The 3rd Annual Matricher Falls Internationel Film Festival is a follow-up to a chaotically hilarious mockumentary called, The Show Can’t Go On! Written and directed by Cherie Kerr, the events detail the final fizz out of a burned-out sketch comedy writer/director. Playing herself, Kerr oversees an offbeat cast and crew and wonderfully exaggerates the lunacy of production. So a year later, the cavalcade is at it again, and the same antics apply. Unfortunately, the onslaughts of conflict and incompetence that previously produced critical masses of comedy doesn’t come across as uproariously. But that’s no reason to put aside the 89 minute film. The sarcasm still singes, and this time Kerr has a cause. Film festivals the target, the uncertain nature of the circuit is taken to task and makes this a must see for any filmmaker trying to make a name.

The film begins back at the original theatrical space, and eventually moving to the heartland, the events feel like they are actually happening. The Chris Warren cinematography makes the scenes seem second nature and operate like real time. At the same time, the actors give us characters who continually fight to be heard, and with their combative banter never taking turns, we feel like a referee trying to sort through the fouls. All together, it’s as if the characters are going to come off the screen and into our personal space.

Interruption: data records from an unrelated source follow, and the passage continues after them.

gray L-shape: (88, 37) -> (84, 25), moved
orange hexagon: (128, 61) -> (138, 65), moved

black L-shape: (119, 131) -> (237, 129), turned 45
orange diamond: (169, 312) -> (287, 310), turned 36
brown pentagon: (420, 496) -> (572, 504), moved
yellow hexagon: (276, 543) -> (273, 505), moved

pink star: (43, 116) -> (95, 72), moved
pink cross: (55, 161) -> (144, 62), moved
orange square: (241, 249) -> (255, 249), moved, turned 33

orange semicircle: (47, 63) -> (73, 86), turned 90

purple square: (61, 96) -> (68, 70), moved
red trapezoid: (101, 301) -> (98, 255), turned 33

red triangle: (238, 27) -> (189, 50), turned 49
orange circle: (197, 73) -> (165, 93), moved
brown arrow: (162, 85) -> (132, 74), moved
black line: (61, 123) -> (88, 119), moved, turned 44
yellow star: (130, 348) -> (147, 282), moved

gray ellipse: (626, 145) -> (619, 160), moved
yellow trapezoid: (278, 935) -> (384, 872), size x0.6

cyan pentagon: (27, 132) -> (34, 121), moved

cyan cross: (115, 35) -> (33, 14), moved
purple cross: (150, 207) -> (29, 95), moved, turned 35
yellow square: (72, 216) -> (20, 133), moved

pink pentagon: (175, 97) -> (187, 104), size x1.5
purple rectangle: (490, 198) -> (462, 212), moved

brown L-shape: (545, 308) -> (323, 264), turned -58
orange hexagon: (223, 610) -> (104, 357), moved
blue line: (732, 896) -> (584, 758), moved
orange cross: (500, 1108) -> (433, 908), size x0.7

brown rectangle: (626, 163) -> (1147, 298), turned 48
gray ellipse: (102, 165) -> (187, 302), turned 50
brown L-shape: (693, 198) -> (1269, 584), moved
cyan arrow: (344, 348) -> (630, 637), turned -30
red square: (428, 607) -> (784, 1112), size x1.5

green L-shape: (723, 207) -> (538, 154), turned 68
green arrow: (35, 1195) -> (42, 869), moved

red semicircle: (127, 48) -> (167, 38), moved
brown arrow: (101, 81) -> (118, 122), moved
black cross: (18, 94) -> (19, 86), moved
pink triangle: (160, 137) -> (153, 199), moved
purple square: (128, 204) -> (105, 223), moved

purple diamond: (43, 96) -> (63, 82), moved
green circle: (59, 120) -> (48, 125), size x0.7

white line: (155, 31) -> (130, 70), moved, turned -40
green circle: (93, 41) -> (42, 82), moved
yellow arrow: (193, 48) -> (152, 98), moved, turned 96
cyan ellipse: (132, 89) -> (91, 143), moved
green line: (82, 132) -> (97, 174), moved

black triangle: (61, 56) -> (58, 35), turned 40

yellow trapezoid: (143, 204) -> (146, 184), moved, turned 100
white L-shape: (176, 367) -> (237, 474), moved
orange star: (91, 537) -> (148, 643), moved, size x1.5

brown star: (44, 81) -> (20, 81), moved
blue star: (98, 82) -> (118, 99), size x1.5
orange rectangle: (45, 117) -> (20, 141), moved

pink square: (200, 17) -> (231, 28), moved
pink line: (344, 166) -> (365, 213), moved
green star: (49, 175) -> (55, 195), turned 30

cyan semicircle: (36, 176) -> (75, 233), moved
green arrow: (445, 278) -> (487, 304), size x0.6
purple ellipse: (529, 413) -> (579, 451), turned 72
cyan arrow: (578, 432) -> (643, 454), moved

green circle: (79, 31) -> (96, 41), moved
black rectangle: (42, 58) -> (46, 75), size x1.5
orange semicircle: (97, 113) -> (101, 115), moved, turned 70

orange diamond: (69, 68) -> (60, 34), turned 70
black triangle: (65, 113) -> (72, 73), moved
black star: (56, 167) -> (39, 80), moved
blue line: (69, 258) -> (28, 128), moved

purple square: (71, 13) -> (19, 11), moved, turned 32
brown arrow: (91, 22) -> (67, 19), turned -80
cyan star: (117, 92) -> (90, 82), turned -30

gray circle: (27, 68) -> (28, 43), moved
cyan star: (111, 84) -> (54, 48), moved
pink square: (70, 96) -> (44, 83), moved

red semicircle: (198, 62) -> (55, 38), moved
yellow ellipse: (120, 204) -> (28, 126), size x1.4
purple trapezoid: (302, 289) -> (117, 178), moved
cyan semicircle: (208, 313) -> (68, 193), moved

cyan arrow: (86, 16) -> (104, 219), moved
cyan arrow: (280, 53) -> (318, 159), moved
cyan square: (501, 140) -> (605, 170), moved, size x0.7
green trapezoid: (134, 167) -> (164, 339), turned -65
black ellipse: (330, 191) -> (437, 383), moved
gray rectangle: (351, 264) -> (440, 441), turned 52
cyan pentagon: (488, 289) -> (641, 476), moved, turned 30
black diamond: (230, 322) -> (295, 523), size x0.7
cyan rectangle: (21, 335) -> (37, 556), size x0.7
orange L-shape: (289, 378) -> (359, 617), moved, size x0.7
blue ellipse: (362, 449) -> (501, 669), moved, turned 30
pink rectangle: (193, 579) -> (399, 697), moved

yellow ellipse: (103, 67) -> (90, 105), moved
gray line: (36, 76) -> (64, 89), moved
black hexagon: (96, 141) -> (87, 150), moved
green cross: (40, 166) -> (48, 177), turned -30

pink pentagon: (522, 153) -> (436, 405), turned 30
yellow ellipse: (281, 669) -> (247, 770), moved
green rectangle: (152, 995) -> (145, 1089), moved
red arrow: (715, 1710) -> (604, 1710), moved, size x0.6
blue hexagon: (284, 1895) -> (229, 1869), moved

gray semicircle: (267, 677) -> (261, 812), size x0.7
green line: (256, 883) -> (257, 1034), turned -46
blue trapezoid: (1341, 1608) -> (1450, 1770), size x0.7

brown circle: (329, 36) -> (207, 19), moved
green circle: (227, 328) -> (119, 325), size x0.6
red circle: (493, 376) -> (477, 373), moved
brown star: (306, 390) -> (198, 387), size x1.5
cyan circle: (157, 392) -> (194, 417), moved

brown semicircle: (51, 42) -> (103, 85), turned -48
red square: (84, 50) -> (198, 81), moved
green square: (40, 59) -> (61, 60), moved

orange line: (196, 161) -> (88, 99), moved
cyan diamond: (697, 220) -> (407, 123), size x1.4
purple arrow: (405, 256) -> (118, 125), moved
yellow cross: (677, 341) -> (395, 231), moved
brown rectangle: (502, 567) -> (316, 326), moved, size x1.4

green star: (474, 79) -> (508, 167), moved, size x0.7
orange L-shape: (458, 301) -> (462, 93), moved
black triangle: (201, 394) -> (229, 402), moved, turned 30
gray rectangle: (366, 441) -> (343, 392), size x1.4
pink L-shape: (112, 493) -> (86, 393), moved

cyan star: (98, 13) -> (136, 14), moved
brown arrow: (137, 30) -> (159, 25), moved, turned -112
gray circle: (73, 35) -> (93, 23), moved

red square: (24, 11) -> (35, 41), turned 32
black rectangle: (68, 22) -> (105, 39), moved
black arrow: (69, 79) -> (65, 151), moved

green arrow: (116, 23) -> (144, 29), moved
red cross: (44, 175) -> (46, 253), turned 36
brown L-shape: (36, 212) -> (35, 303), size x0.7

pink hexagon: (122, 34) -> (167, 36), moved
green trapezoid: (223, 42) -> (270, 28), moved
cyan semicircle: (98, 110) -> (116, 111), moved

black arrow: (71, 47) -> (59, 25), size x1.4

Nonetheless, this new production completely unravels at the outset. Unchanged in the year gone by, Kerr’s frayed directorial impulses continue to persist, and her troupe can’t keep up. Cassie (Robin Fitzgerald), Greta (Barbara Wilder) and Estella (Elizabeth Millan) haven’t missed a beat either, and after cackling on too long, Kerr capitulates. She fires the actresses, and re-retirement provides the inciting incident.

The actresses threaten to sue, and it’s revealed that the previous production had cameras spying the entire time. Agreeing to share the rights to the footage, the warring factions are sure the right dose of editing will yield a feature documentary that could sweep the festival circuit.

Off kilter, the editing process amuses as expected and puts the new film in the can. Thus, the search for acceptance begins. Of course, Kerr, Maynard (Matt Morrison) and Mitchell (Rich Flin) have no idea what they are doing, and the synergy of stupidity makes for the standard chortles.

The message stands out more than the laughs, though. While filmmakers are willing to invest money for their shot, do they spend the commensurate time to ensure the experience suits their film and creates the best possible exposure?

These three certainly don’t. But they aren’t lucky enough to have a choice, because only Matricher Falls accepts. Novices again, the whole cadre is overcome, and the actors oozing a gleeful ignorance, we can’t help wondering how many filmmakers start shoveling over money.

Official photographers, seminars, buffets, after-parties and eager distributors with their wallets open – all accumulate expense. But since their film is a shoe in, the credit card keeps clicking. Now the offerings can obviously serve a valuable purpose, but an assumption is being made. It’s a festival, so everything must be good to go.

Unfortunately, the real thing proves otherwise, and we don’t have to actually arrive at the festival to start seeing problems. The first level of concern is the tie to the local economy.

In Matricher Falls, gravy makes this town unique, and they put the brown stuff on everything – including salad. A golden ladle being the prized trophy, the line is blurred between the integrity of the festival, and the lengths the municipality will go to ensure commercial success.

Of course, the satire lays the gravy on thick, and the waiter (Russell Felbob) exemplifies the problem. Continually pitching the staple, Felbob has his character so immersed in the marketing that he no longer recognizes the mythology he is promoting.

Moving on, the crew doesn’t necessarily run into a conspiracy of corruption that means to exploit filmmakers. Instead, the organizers have little incentive to raise their professional game. Simply said, they have a captive audience of gullible filmmakers who are eager to hand over their money. So why bother?

Bob (Robbie Nelson) is the poster child, and he shines when confronted over the various failings. A total amateur, his greatest skill is placating the complaints with enough plausible deniability, and thereby giving him plenty of room to segue elsewhere.

Still, our fellow travelers are right at home. They are set up to fail from their own perspective and that of the festival. A laughing matter, the excess is easy to identify. But Matricher Falls also gets the message across. If the festival circuit lays ahead, filmmakers need to proceed. . . with caution.